**EXERCISE DESCRIPTION**
The word to find is "Zoom". State how many lines below contain it, giving only the number.

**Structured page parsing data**
[Start of Attachment]

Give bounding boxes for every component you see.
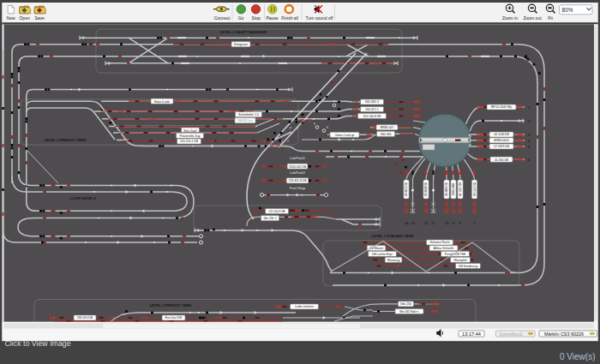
svg-text:LEVEL 2 FREIGHT YARD: LEVEL 2 FREIGHT YARD bbox=[44, 138, 86, 142]
svg-text:Laabs container: Laabs container bbox=[295, 305, 314, 308]
svg-text:1: 1 bbox=[281, 140, 283, 143]
svg-text:BRB5-003: BRB5-003 bbox=[452, 182, 455, 195]
svg-text:Eaos 4 axle: Eaos 4 axle bbox=[154, 100, 170, 104]
svg-text:12: 12 bbox=[424, 221, 429, 225]
svg-text:V200 002 DB: V200 002 DB bbox=[289, 165, 307, 169]
svg-text:Pulvermille Zug: Pulvermille Zug bbox=[180, 134, 200, 138]
svg-text:Zoom out: Zoom out bbox=[523, 15, 542, 21]
svg-text:Märklin CS3 60226: Märklin CS3 60226 bbox=[544, 331, 584, 337]
svg-text:LokPark2: LokPark2 bbox=[290, 170, 305, 175]
svg-text:Zoom in: Zoom in bbox=[502, 15, 518, 21]
svg-text:Pause: Pause bbox=[266, 15, 278, 21]
svg-text:64 1311 DB: 64 1311 DB bbox=[459, 182, 462, 197]
svg-text:Connect: Connect bbox=[214, 15, 231, 21]
svg-text:41-356 DB: 41-356 DB bbox=[495, 158, 509, 162]
svg-text:0 View(s): 0 View(s) bbox=[560, 352, 596, 361]
svg-text:LEVEL 1 STAGING YARD: LEVEL 1 STAGING YARD bbox=[371, 234, 413, 238]
svg-text:Rheinpfeil: Rheinpfeil bbox=[453, 259, 466, 262]
svg-text:DB Loreler Expr: DB Loreler Expr bbox=[372, 253, 393, 256]
svg-text:F: F bbox=[314, 122, 315, 126]
svg-text:Altbau Schnellz: Altbau Schnellz bbox=[434, 247, 454, 250]
svg-text:Reisezug: Reisezug bbox=[387, 259, 399, 262]
svg-text:Turn sound off: Turn sound off bbox=[306, 15, 334, 21]
svg-text:13: 13 bbox=[411, 221, 415, 225]
svg-text:LokPark1: LokPark1 bbox=[290, 156, 305, 160]
svg-text:Open: Open bbox=[19, 15, 29, 21]
svg-text:Königssee: Königssee bbox=[234, 43, 248, 46]
svg-text:DB Sonderzug: DB Sonderzug bbox=[459, 265, 477, 268]
svg-text:Ommu 2 axle go: Ommu 2 axle go bbox=[335, 134, 355, 137]
svg-text:BR 50-3045 Wp: BR 50-3045 Wp bbox=[491, 105, 512, 109]
svg-text:LEVEL 2 HAUPT BAHNHOF: LEVEL 2 HAUPT BAHNHOF bbox=[220, 30, 267, 34]
svg-text:Gbs 256~2: Gbs 256~2 bbox=[263, 217, 277, 220]
svg-text:254 106-8 DR: 254 106-8 DR bbox=[363, 115, 381, 118]
svg-text:52 3329 DB: 52 3329 DB bbox=[494, 145, 510, 148]
svg-text:10: 10 bbox=[445, 221, 449, 225]
svg-text:120-120-1 DB: 120-120-1 DB bbox=[180, 140, 199, 143]
svg-text:New: New bbox=[7, 15, 15, 21]
svg-text:V60 334: V60 334 bbox=[381, 133, 392, 136]
svg-text:80%: 80% bbox=[562, 7, 573, 13]
svg-text:BR 023 DB: BR 023 DB bbox=[405, 182, 408, 196]
svg-text:BRB5-007: BRB5-007 bbox=[381, 126, 394, 129]
svg-text:Fit: Fit bbox=[548, 15, 553, 21]
svg-text:211 140-9 DB: 211 140-9 DB bbox=[269, 210, 285, 213]
svg-text:BR 232 DB: BR 232 DB bbox=[473, 182, 477, 196]
svg-text:Stop: Stop bbox=[252, 15, 261, 21]
svg-text:Schwere Flachi: Schwere Flachi bbox=[429, 241, 449, 244]
svg-text:DB Mozart: DB Mozart bbox=[369, 247, 383, 250]
svg-text:Fuel Stop: Fuel Stop bbox=[290, 186, 306, 190]
svg-text:Click to View Image: Click to View Image bbox=[5, 339, 71, 348]
svg-text:260 417-1: 260 417-1 bbox=[365, 108, 378, 111]
svg-text:218 401-8 DB: 218 401-8 DB bbox=[289, 179, 308, 182]
svg-text:13:17:44: 13:17:44 bbox=[462, 331, 481, 337]
svg-text:Schüttkohle 1 D: Schüttkohle 1 D bbox=[238, 113, 259, 116]
svg-text:Save: Save bbox=[34, 15, 45, 21]
svg-text:Eva Uas 908: Eva Uas 908 bbox=[165, 316, 183, 319]
svg-text:BRB3-0002: BRB3-0002 bbox=[494, 139, 509, 142]
svg-text:2: 2 bbox=[287, 140, 289, 143]
svg-text:V60 334~2: V60 334~2 bbox=[365, 100, 380, 104]
svg-text:11: 11 bbox=[431, 221, 435, 225]
svg-text:LOOP LEVEL 2: LOOP LEVEL 2 bbox=[70, 196, 97, 200]
svg-text:Kbs 442 Stake c: Kbs 442 Stake c bbox=[399, 310, 419, 313]
svg-text:DB 003 DB: DB 003 DB bbox=[445, 182, 448, 196]
svg-text:BR 050 DB: BR 050 DB bbox=[424, 182, 428, 196]
svg-text:LEVEL 3 FREIGHT YARD: LEVEL 3 FREIGHT YARD bbox=[149, 303, 191, 307]
svg-text:44 1143 DB: 44 1143 DB bbox=[494, 133, 509, 136]
svg-text:14: 14 bbox=[405, 221, 409, 225]
svg-text:260 610 DB: 260 610 DB bbox=[77, 316, 93, 319]
svg-text:Go: Go bbox=[238, 15, 244, 21]
svg-text:Selz Zug2: Selz Zug2 bbox=[183, 129, 196, 133]
svg-text:Speedbox2: Speedbox2 bbox=[499, 331, 522, 337]
svg-text:Finish all: Finish all bbox=[281, 15, 298, 21]
svg-text:Gbs 256: Gbs 256 bbox=[400, 302, 411, 306]
svg-text:DB ERZ 4ax: DB ERZ 4ax bbox=[237, 119, 253, 122]
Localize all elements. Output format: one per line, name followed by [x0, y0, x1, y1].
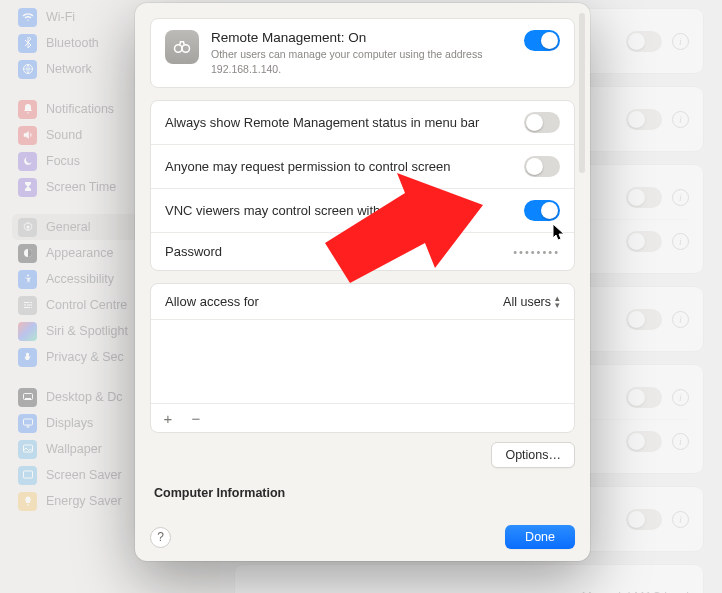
svg-rect-6: [23, 419, 32, 425]
moon-icon: [18, 152, 37, 171]
svg-point-12: [182, 45, 190, 53]
network-icon: [18, 60, 37, 79]
hand-icon: [18, 348, 37, 367]
appearance-icon: [18, 244, 37, 263]
bulb-icon: [18, 492, 37, 511]
wallpaper-icon: [18, 440, 37, 459]
password-field[interactable]: ••••••••: [513, 246, 560, 258]
remote-management-toggle[interactable]: [524, 30, 560, 51]
info-icon[interactable]: i: [672, 433, 689, 450]
allow-access-label: Allow access for: [165, 294, 259, 309]
remove-user-button[interactable]: −: [187, 409, 205, 427]
user-list: [151, 320, 574, 403]
hourglass-icon: [18, 178, 37, 197]
sheet-subtitle: Other users can manage your computer usi…: [211, 47, 521, 76]
sheet-title: Remote Management: On: [211, 30, 524, 45]
bell-icon: [18, 100, 37, 119]
toggle[interactable]: [626, 431, 662, 452]
gear-icon: [18, 218, 37, 237]
vnc-control-toggle[interactable]: [524, 200, 560, 221]
toggle[interactable]: [626, 387, 662, 408]
wifi-icon: [18, 8, 37, 27]
sound-icon: [18, 126, 37, 145]
info-icon[interactable]: i: [672, 33, 689, 50]
allow-access-card: Allow access for All users ▴▾ + −: [150, 283, 575, 433]
add-user-button[interactable]: +: [159, 409, 177, 427]
scrollbar[interactable]: [579, 13, 585, 173]
header-card: Remote Management: On Other users can ma…: [150, 18, 575, 88]
local-hostname-label: Local hostname: [249, 590, 341, 594]
sidebar-label: Wi-Fi: [46, 10, 75, 24]
svg-point-3: [27, 275, 29, 277]
toggle[interactable]: [626, 309, 662, 330]
svg-rect-5: [25, 398, 31, 399]
remote-management-sheet: Remote Management: On Other users can ma…: [135, 3, 590, 561]
screensaver-icon: [18, 466, 37, 485]
svg-point-11: [175, 45, 183, 53]
binoculars-icon: [165, 30, 199, 64]
options-button[interactable]: Options…: [491, 442, 575, 468]
computer-info-heading: Computer Information: [150, 486, 575, 502]
help-button[interactable]: ?: [150, 527, 171, 548]
svg-rect-8: [23, 471, 32, 478]
vnc-control-label: VNC viewers may control screen with pass…: [165, 203, 524, 218]
svg-point-1: [26, 226, 29, 229]
toggle[interactable]: [626, 509, 662, 530]
sliders-icon: [18, 296, 37, 315]
done-button[interactable]: Done: [505, 525, 575, 549]
accessibility-icon: [18, 270, 37, 289]
info-icon[interactable]: i: [672, 189, 689, 206]
toggle[interactable]: [626, 31, 662, 52]
info-icon[interactable]: i: [672, 389, 689, 406]
menubar-status-label: Always show Remote Management status in …: [165, 115, 524, 130]
siri-icon: [18, 322, 37, 341]
bluetooth-icon: [18, 34, 37, 53]
toggle[interactable]: [626, 187, 662, 208]
info-icon[interactable]: i: [672, 511, 689, 528]
info-icon[interactable]: i: [672, 111, 689, 128]
allow-access-value: All users: [503, 295, 551, 309]
chevron-updown-icon: ▴▾: [555, 295, 560, 309]
toggle[interactable]: [626, 231, 662, 252]
dock-icon: [18, 388, 37, 407]
display-icon: [18, 414, 37, 433]
anyone-request-toggle[interactable]: [524, 156, 560, 177]
info-icon[interactable]: i: [672, 233, 689, 250]
password-label: Password: [165, 244, 513, 259]
anyone-request-label: Anyone may request permission to control…: [165, 159, 524, 174]
toggle[interactable]: [626, 109, 662, 130]
allow-access-popup[interactable]: All users ▴▾: [503, 295, 560, 309]
menubar-status-toggle[interactable]: [524, 112, 560, 133]
info-icon[interactable]: i: [672, 311, 689, 328]
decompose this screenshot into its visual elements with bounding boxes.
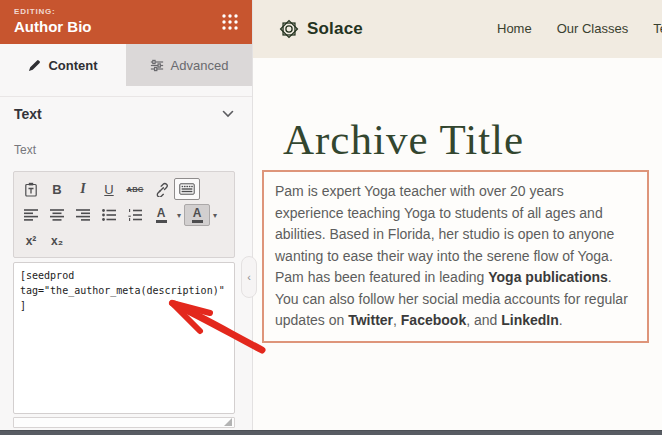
divider bbox=[0, 96, 252, 97]
underline-button[interactable]: U bbox=[96, 178, 122, 200]
tab-advanced[interactable]: Advanced bbox=[126, 44, 252, 86]
bio-link-linkedin[interactable]: LinkedIn bbox=[501, 312, 559, 328]
bio-text: , and bbox=[466, 312, 501, 328]
italic-button[interactable]: I bbox=[70, 178, 96, 200]
subscript-button[interactable]: x₂ bbox=[44, 230, 70, 252]
archive-title: Archive Title bbox=[283, 115, 653, 164]
background-color-button[interactable]: A bbox=[184, 204, 210, 226]
sidebar-collapse-button[interactable]: ‹ bbox=[241, 256, 257, 298]
superscript-button[interactable]: x² bbox=[18, 230, 44, 252]
site-header: Solace Home Our Classes Tea bbox=[253, 0, 662, 58]
sliders-icon bbox=[150, 59, 164, 72]
live-preview: Solace Home Our Classes Tea Archive Titl… bbox=[252, 0, 662, 430]
site-name: Solace bbox=[307, 19, 363, 39]
bottom-bar bbox=[0, 430, 662, 435]
bullet-list-icon[interactable] bbox=[96, 204, 122, 226]
nav-teachers[interactable]: Tea bbox=[653, 21, 662, 36]
bio-link-twitter[interactable]: Twitter bbox=[348, 312, 393, 328]
bio-text: , bbox=[393, 312, 401, 328]
text-color-button[interactable]: A bbox=[148, 204, 174, 226]
text-content-textarea[interactable]: [seedprod tag="the_author_meta(descripti… bbox=[13, 262, 235, 414]
tab-content-label: Content bbox=[48, 58, 97, 73]
editor-toolbar: B I U ABC bbox=[13, 171, 235, 258]
background-color-caret-icon[interactable]: ▾ bbox=[210, 204, 220, 226]
tab-content[interactable]: Content bbox=[0, 44, 126, 86]
resize-grip-icon[interactable] bbox=[224, 418, 232, 426]
align-right-icon[interactable] bbox=[70, 204, 96, 226]
settings-sidebar: EDITING: Author Bio Content bbox=[0, 0, 252, 430]
smart-tags-icon[interactable] bbox=[174, 178, 200, 200]
text-color-caret-icon[interactable]: ▾ bbox=[174, 204, 184, 226]
bio-text: . bbox=[559, 312, 563, 328]
tab-bar: Content Advanced bbox=[0, 44, 252, 86]
star-logo-icon bbox=[278, 18, 300, 40]
text-section-title: Text bbox=[14, 106, 42, 122]
chevron-down-icon[interactable] bbox=[222, 110, 234, 118]
pencil-icon bbox=[28, 59, 41, 72]
author-bio-block[interactable]: Pam is expert Yoga teacher with over 20 … bbox=[262, 170, 649, 343]
bio-link-yoga-publications[interactable]: Yoga publications bbox=[488, 269, 608, 285]
widget-header: EDITING: Author Bio bbox=[0, 0, 252, 44]
tab-advanced-label: Advanced bbox=[171, 58, 229, 73]
widget-title: Author Bio bbox=[14, 18, 91, 35]
background-color-swatch bbox=[192, 220, 203, 223]
editing-label: EDITING: bbox=[14, 7, 56, 16]
drag-handle-icon[interactable] bbox=[220, 12, 240, 32]
strikethrough-button[interactable]: ABC bbox=[122, 178, 148, 200]
nav-home[interactable]: Home bbox=[497, 21, 532, 36]
site-nav: Home Our Classes Tea bbox=[497, 21, 662, 36]
text-field-label: Text bbox=[14, 143, 36, 157]
bold-button[interactable]: B bbox=[44, 178, 70, 200]
bio-link-facebook[interactable]: Facebook bbox=[401, 312, 466, 328]
numbered-list-icon[interactable] bbox=[122, 204, 148, 226]
link-icon[interactable] bbox=[148, 178, 174, 200]
nav-our-classes[interactable]: Our Classes bbox=[557, 21, 629, 36]
paste-text-icon[interactable] bbox=[18, 178, 44, 200]
align-center-icon[interactable] bbox=[44, 204, 70, 226]
align-left-icon[interactable] bbox=[18, 204, 44, 226]
background-color-letter: A bbox=[193, 207, 202, 219]
text-color-letter: A bbox=[157, 207, 166, 219]
page-builder-window: EDITING: Author Bio Content bbox=[0, 0, 662, 435]
textarea-statusbar bbox=[13, 417, 235, 428]
text-color-swatch bbox=[156, 220, 167, 223]
site-logo[interactable]: Solace bbox=[278, 18, 363, 40]
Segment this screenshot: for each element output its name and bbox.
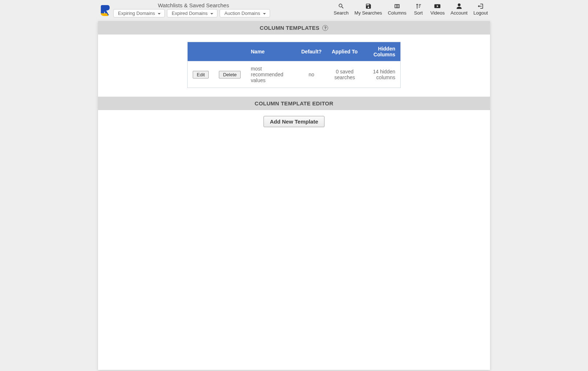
nav-label: Logout <box>473 10 488 16</box>
video-icon <box>434 3 441 9</box>
nav-label: Sort <box>414 10 423 16</box>
cell-default: no <box>296 61 327 88</box>
nav-icons: Search My Searches Columns Sort Videos A… <box>331 1 490 16</box>
nav-my-searches[interactable]: My Searches <box>352 3 384 16</box>
nav-label: Columns <box>388 10 406 16</box>
expired-domains-select[interactable]: Expired Domains <box>167 9 217 17</box>
nav-label: Account <box>450 10 467 16</box>
columns-icon <box>394 3 400 9</box>
col-hidden-header: Hidden Columns <box>363 42 400 61</box>
table-row: Edit Delete most recommended values no 0… <box>188 61 401 88</box>
account-icon <box>456 3 462 9</box>
nav-label: Search <box>334 10 348 16</box>
col-delete-header <box>214 42 246 61</box>
help-icon[interactable]: ? <box>322 25 328 31</box>
add-new-template-button[interactable]: Add New Template <box>264 116 324 127</box>
nav-sort[interactable]: Sort <box>410 3 427 16</box>
delete-button[interactable]: Delete <box>219 71 241 78</box>
nav-account[interactable]: Account <box>448 3 470 16</box>
save-icon <box>365 3 372 9</box>
section-title: COLUMN TEMPLATE EDITOR <box>255 100 334 106</box>
watchlists-block: Watchlists & Saved Searches Expiring Dom… <box>113 2 270 17</box>
col-name-header: Name <box>246 42 296 61</box>
brand-logo[interactable] <box>99 4 110 17</box>
nav-label: Videos <box>430 10 445 16</box>
col-default-header: Default? <box>296 42 327 61</box>
col-edit-header <box>188 42 214 61</box>
nav-videos[interactable]: Videos <box>428 3 447 16</box>
edit-button[interactable]: Edit <box>193 71 209 78</box>
watchlists-title: Watchlists & Saved Searches <box>113 2 270 8</box>
nav-columns[interactable]: Columns <box>385 3 408 16</box>
search-icon <box>338 3 344 9</box>
top-navigation: Watchlists & Saved Searches Expiring Dom… <box>98 0 490 20</box>
nav-search[interactable]: Search <box>331 3 351 16</box>
cell-hidden: 14 hidden columns <box>363 61 400 88</box>
cell-applied: 0 saved searches <box>327 61 363 88</box>
templates-table: Name Default? Applied To Hidden Columns … <box>187 42 401 88</box>
nav-label: My Searches <box>355 10 382 16</box>
cell-name: most recommended values <box>246 61 296 88</box>
expiring-domains-select[interactable]: Expiring Domains <box>113 9 165 17</box>
nav-logout[interactable]: Logout <box>471 3 490 16</box>
auction-domains-select[interactable]: Auction Domains <box>220 9 270 17</box>
column-templates-header: COLUMN TEMPLATES ? <box>98 21 490 35</box>
logout-icon <box>477 3 484 9</box>
section-title: COLUMN TEMPLATES <box>260 25 320 31</box>
editor-area: Add New Template <box>98 110 490 133</box>
sort-icon <box>415 3 422 9</box>
main-panel: COLUMN TEMPLATES ? Name Default? Applied… <box>98 21 490 370</box>
template-editor-header: COLUMN TEMPLATE EDITOR <box>98 97 490 110</box>
col-applied-header: Applied To <box>327 42 363 61</box>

[End of Attachment]

**SOLUTION**
2